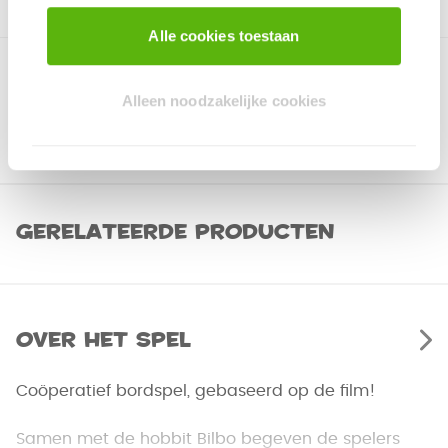
Alle cookies toestaan
Alleen noodzakelijke cookies
Gerelateerde producten
Over het spel
Coöperatief bordspel, gebaseerd op de film!
Samen met de hobbit Bilbo begeven de spelers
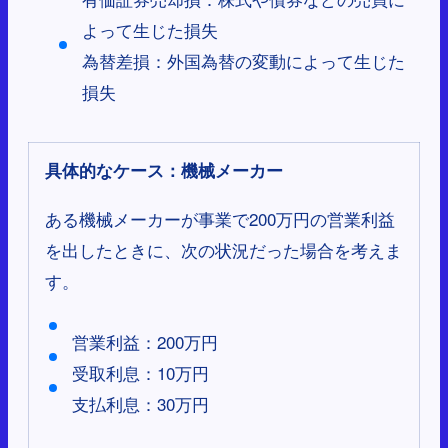
よって生じた損失
為替差損：外国為替の変動によって生じた
損失
具体的なケース：機械メーカー
ある機械メーカーが事業で200万円の営業利益
を出したときに、次の状況だった場合を考えま
す。
営業利益：200万円
受取利息：10万円
支払利息：30万円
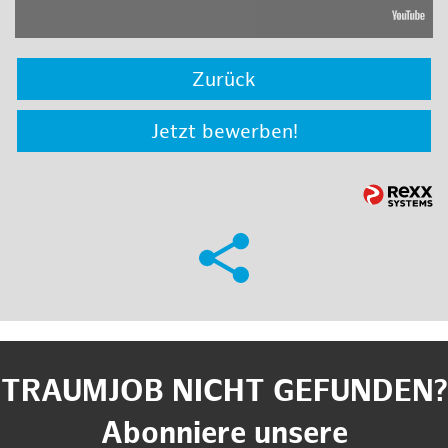
Zurück
Jetzt bewerben!
TRAUMJOB NICHT GEFUNDEN?
Abonniere unsere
---*---
■ **Problem to work on**:
Go through the listing above and locate each line that holds the word "cookies". Copy those lines.

■ **Solution to this task**:
Alle cookies toestaan
Alleen noodzakelijke cookies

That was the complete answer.